44. E é aqui que o Exmo. Sr. Juiz a quo comete um erro de raciocínio, esquecendo-se que a proposta em análise contém já preços por extenso: precisamente os preços parciais e o preço global, pelo que o aperfeiçoamento terá de ter como âmbito e limite apenas os preços unitários em consonância com aqueles, sendo que em caso de divergência entre os preços por extenso colocados a posteriori, teria obviamente de valer as regras do concurso, designadamente o princípio da imutabilidade da proposta, e as regras de interpretação das propostas como declarações negociais, o que, atendendo a todos os circunstancialismos, implicaria seguramente a prevalência dos preços (por extenso) definidos por lote e do preço global, determinados originariamente, em detrimento do "aperfeiçoamento": aliás, nos termos legais, se o aperfeiçoamento implicasse uma "alteração do preço", este não deveria ser considerado, prevalecendo a "proposta original".
45. Na verdade, a regra da prevalência dos preços por extenso está prevista para as divergências originais e não para as eventualmente subsequentes, pelo que o convite ao aperfeiçoamento não poderia nunca ter como efeito a "alteração da proposta", sob pena de ter de considerar-se apenas a "proposta original".
46. Também aqui a Jurisprudência tem entendido, baseada na tal teoria das formalidades não essenciais, que em casos como este deve manter-se o concorrente, convidando-o a aperfeiçoar a sua proposta, relevando precisamente o princípio da prossecução do interesse público, como pode constatar-se no decidido doutamente no Ac. do TCA-Sul de 29-4-2010, a propósito de uma outra irregularidade (in casu, não assinatura da Proposta).
47. Neste sentido, andou mal a sentença recorrida ao considerar que tal convite corresponderia à violação das regras do concurso e consubstanciaria (pelo menos potencialmente) uma alteração da proposta.
Nestes termos, bem como em todos os demais que não deixarão de ser superiormente supridos no presente Recurso, deve este ser considerado procedente, por provado, e em consonância ser proferido Acórdão:
- considerando procedentes os vícios alegados e, portanto, a exclusão da Proposta do Concorrente n.° 1 como ilegal e desprovida de qualquer fundamento;
- revogando a douta sentença recorrida e anulando o acto de adjudicação, Despacho da Sra. Vereadora da Câmara de ............, de 31 de Agosto de 2010, e actos subsequentes;
- e determinando a (re)admissão da Proposta do Concorrente nº 1, A............ ........, SA, com a consequente adjudicação, no valor global de € 11.755,88 (acrescido de IVA), pois é mais baixo que o da Proposta (ilegalmente) adjudicada, da empresa "M........, Lda", que apresentou uma Proposta de € 14.096,84 (acrescido de IVA).
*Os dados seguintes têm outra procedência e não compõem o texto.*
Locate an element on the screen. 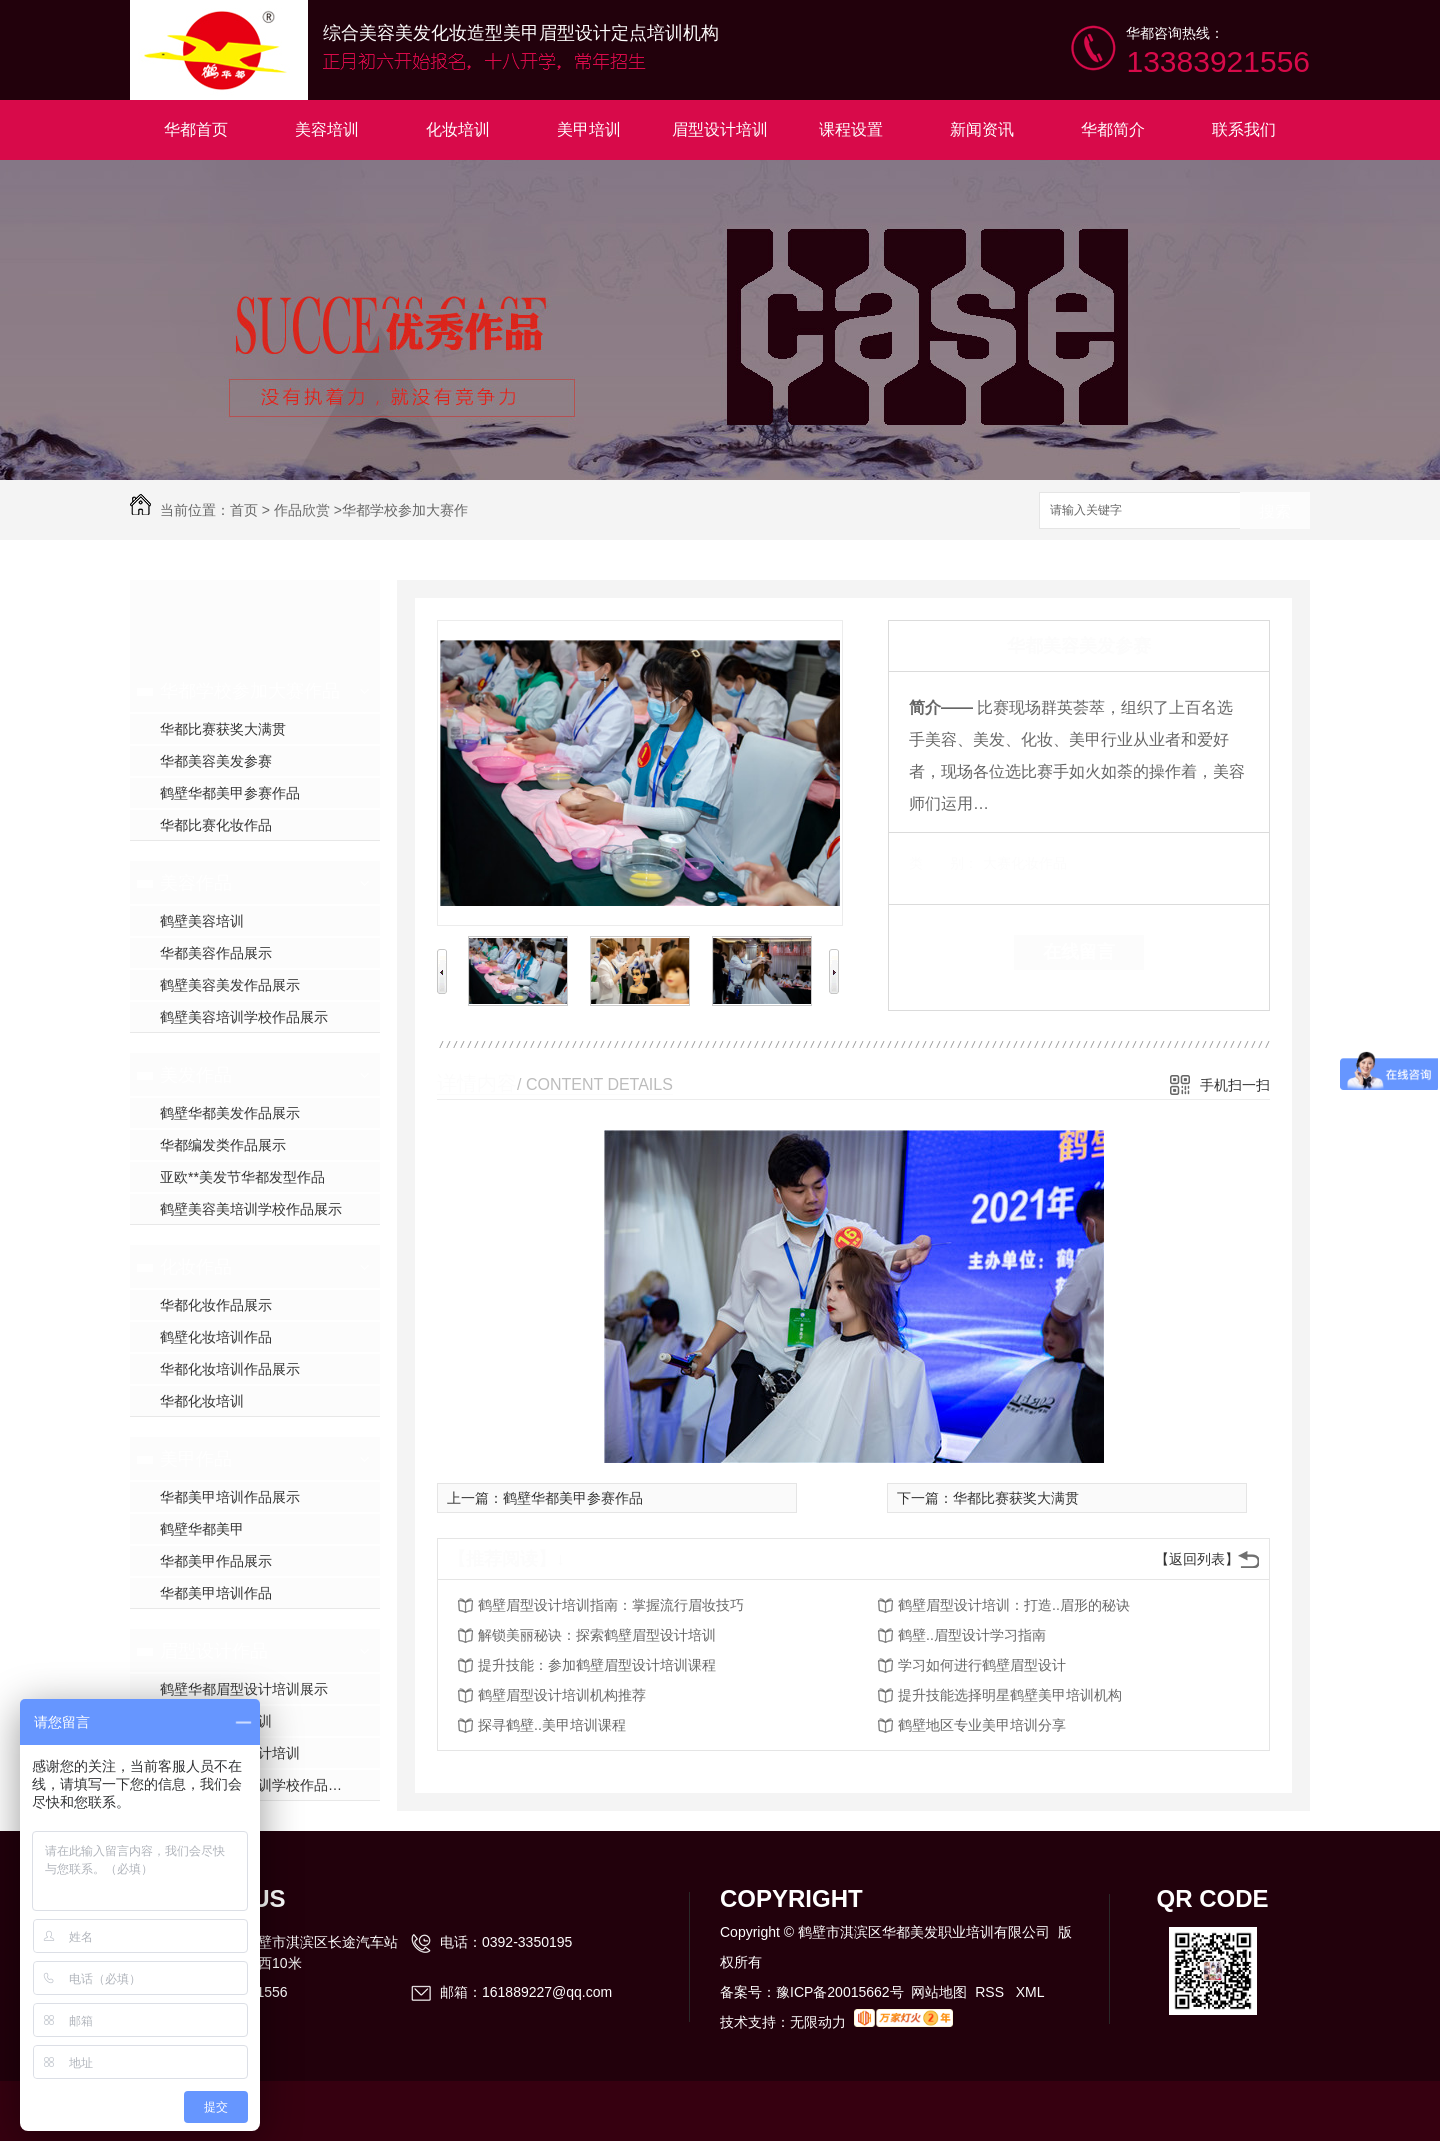 This screenshot has width=1440, height=2141. 鹤壁美容美发作品展示 is located at coordinates (230, 985).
Os Recorridos Município de .......... e Contra-interessadas não apresentaram contra-alegações.

Com dispensa de vistos substituídos pela entrega das competentes cópias aos Exmos. Juízes Desembargadores Adjuntos, vem para decisão em conferência - art°s. 36° n° 2 CPTA e 707° n° 2 CPC, ex vi art° 140° CPTA.
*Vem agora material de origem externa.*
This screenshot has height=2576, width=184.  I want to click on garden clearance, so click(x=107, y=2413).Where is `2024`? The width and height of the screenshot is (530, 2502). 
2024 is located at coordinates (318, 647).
Pelo Senhor Juiz foi julgada provada a seguinte factualidade:

A. Por despacho do Presidente da Câmara Municipal de ......., datado de 16.04.2010, foi autorizado o procedimento para a aquisição de material didáctico para os Jardins de Infância da rede pública do Concelho de ......... - cfr. Processo administrativo apenso;
B. O concurso público regeu-se pelo Programa do Procedimento e Caderno de Encargos, ambos materializados no processo administrativo, cujos conteúdos aqui se dão por integralmente reproduzidos;
C. Do Programa do Procedimento consta designadamente, o seguinte:
"Cláusula 8a - A proposta é constituída pelos seguintes documentos:
(...)
b) Declaração contendo os atributos da proposta, de acordo com os quais o concorrente se dispõe a contratar, elaborada em conformidade com o modelo constante do Anexo II ao presente Programa do Procedimento.
(...)
Cláusula 12° - Indicação do Preço
1- Os preços constantes das propostas são indicados em algarismos e também por extenso, não incluindo o IVA, sendo que, em caso de divergência, os indicados por extenso prevalecem, para todos os efeitos, sobre os indicados em algarismos.
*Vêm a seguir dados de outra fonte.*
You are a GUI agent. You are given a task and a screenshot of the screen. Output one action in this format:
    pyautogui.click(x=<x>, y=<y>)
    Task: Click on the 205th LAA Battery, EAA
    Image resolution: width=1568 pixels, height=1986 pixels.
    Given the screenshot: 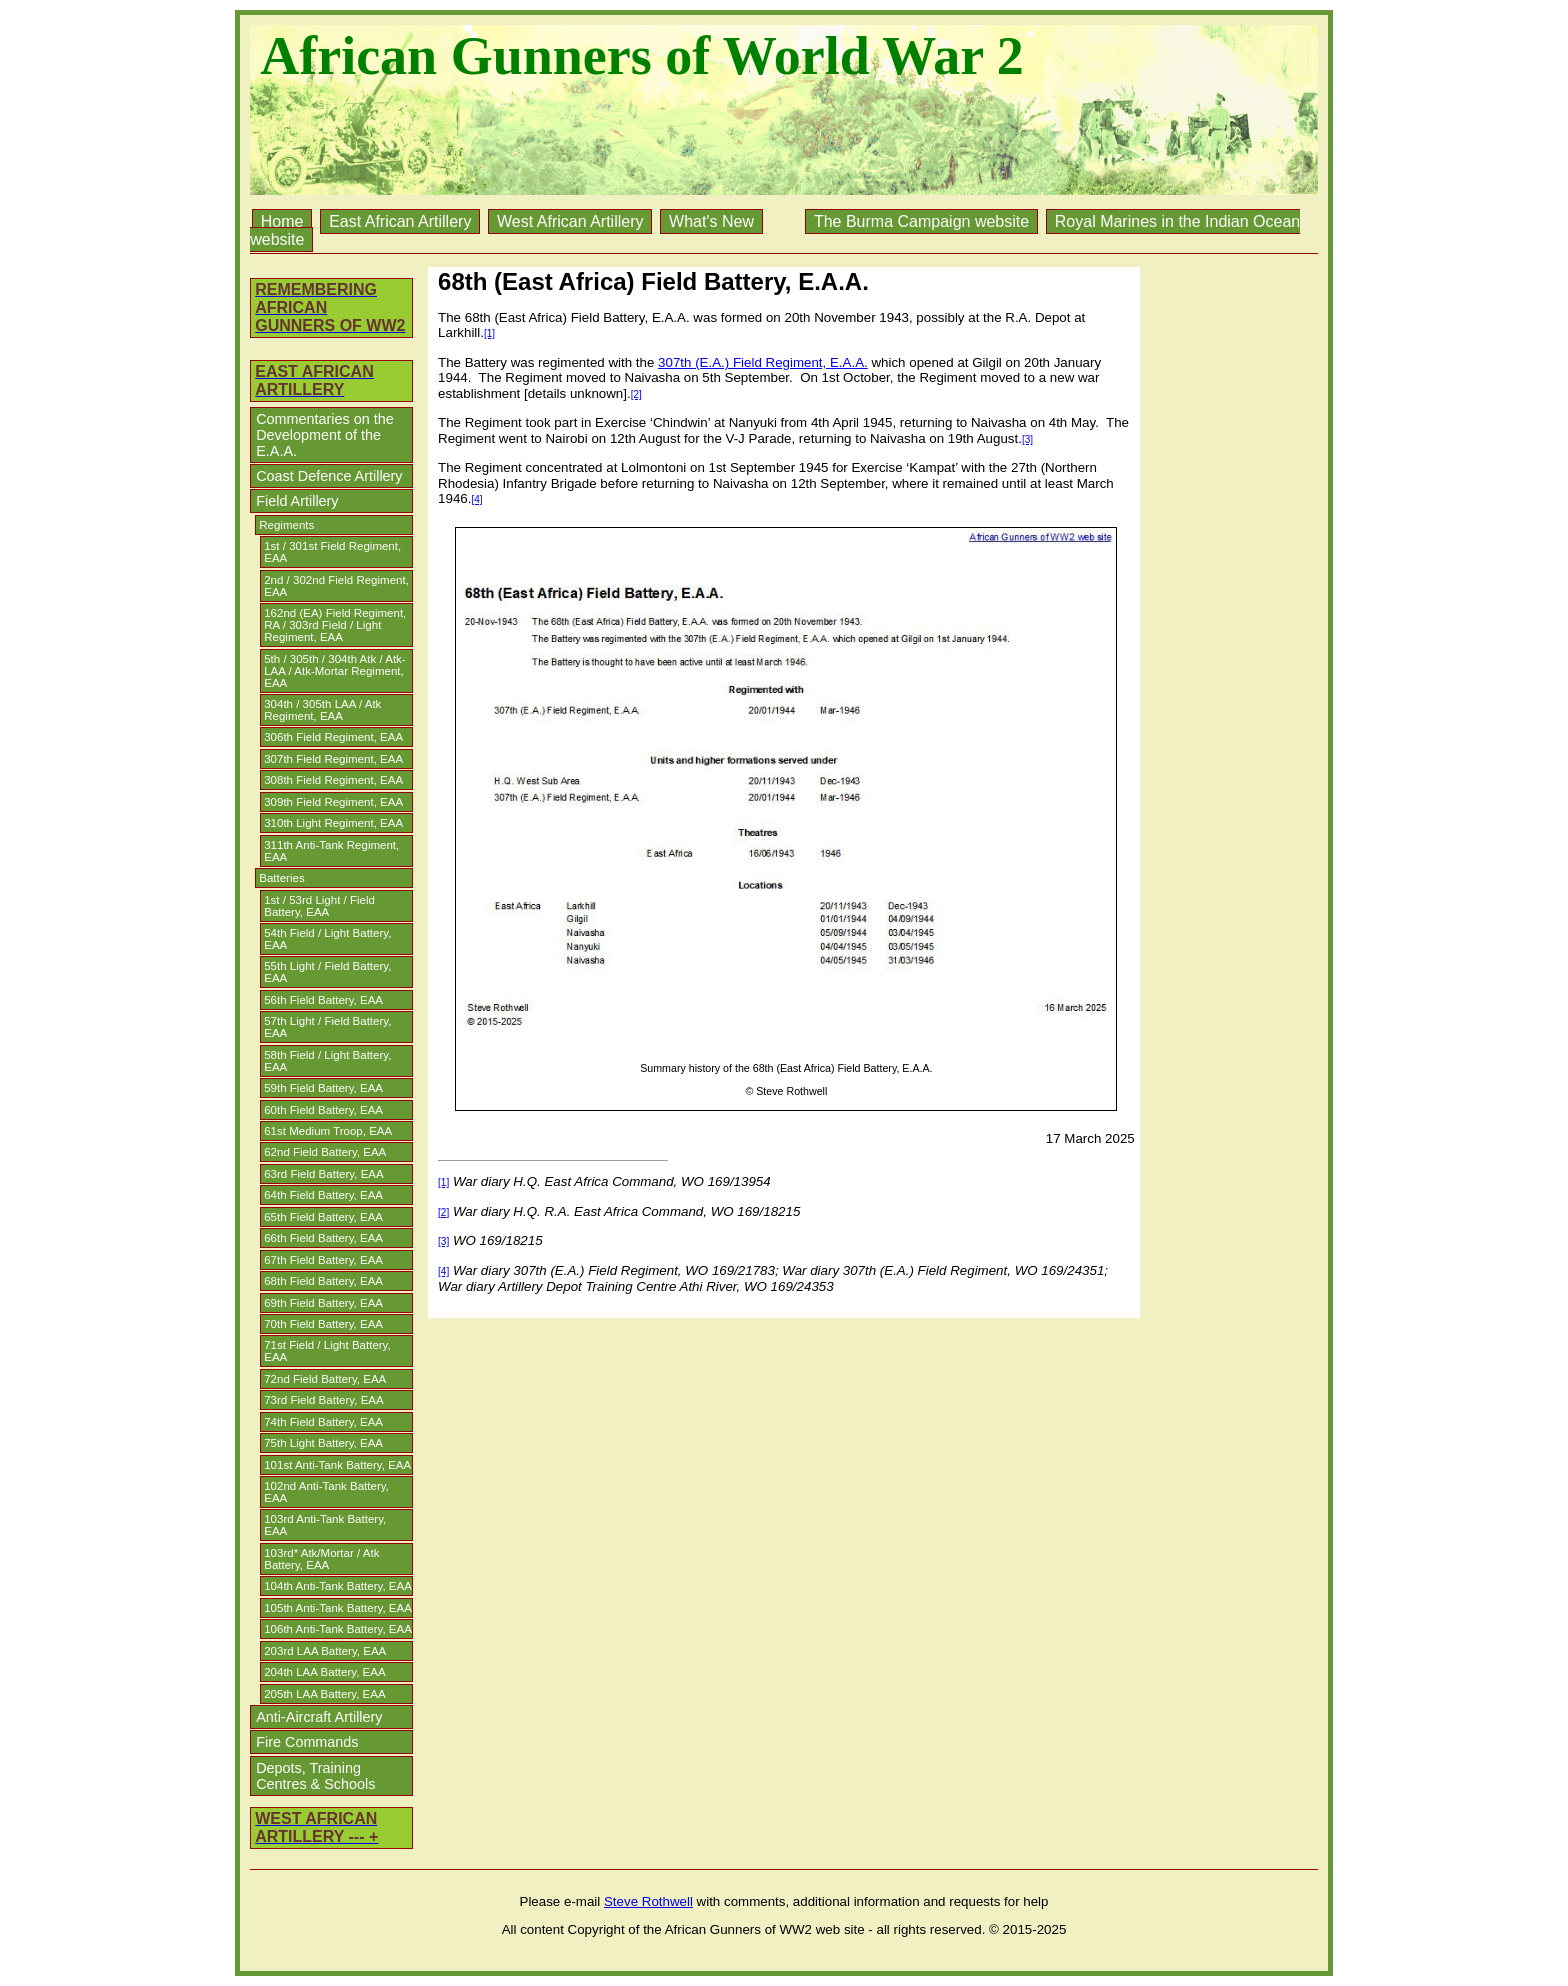 What is the action you would take?
    pyautogui.click(x=324, y=1694)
2- Sempre que nas propostas sejam indicados vários preços, em caso de qualquer divergência entre eles, prevalecem sempre, para todos os efeitos, os preços parciais, unitários ou não, mais decompostos.
(...)
Análise das propostas e adjudicação
Clausula 15° (Análise das propostas)
1 - As propostas são analisadas em todos os seus atributos representados pelos factores e subfactores que densificam o critério de adjudicação.
2 - São excluídas as propostas cuja análise revele:
(...)
g) Que os preços referidos na cláusula 12° do presente programa de procedimentos não sejam indicados em algarismos e também por extenso:
(...)
Cláusula 18° Critério de Adjudicação
1 - A adjudicação é feita segundo o critério unicamente do mais baixo preço.
2 - (...)
D. Do Anexo II do Caderno de Encargos consta o modelo de declaração a que se refere a alínea b) a Cláusula 8° do PP, diz-se que o concorrente deve indicar os preços unitários em numerário e por extenso - cfr. Processo administrativo apenso;
E. Apresentaram-se a concurso 3 (três concorrentes)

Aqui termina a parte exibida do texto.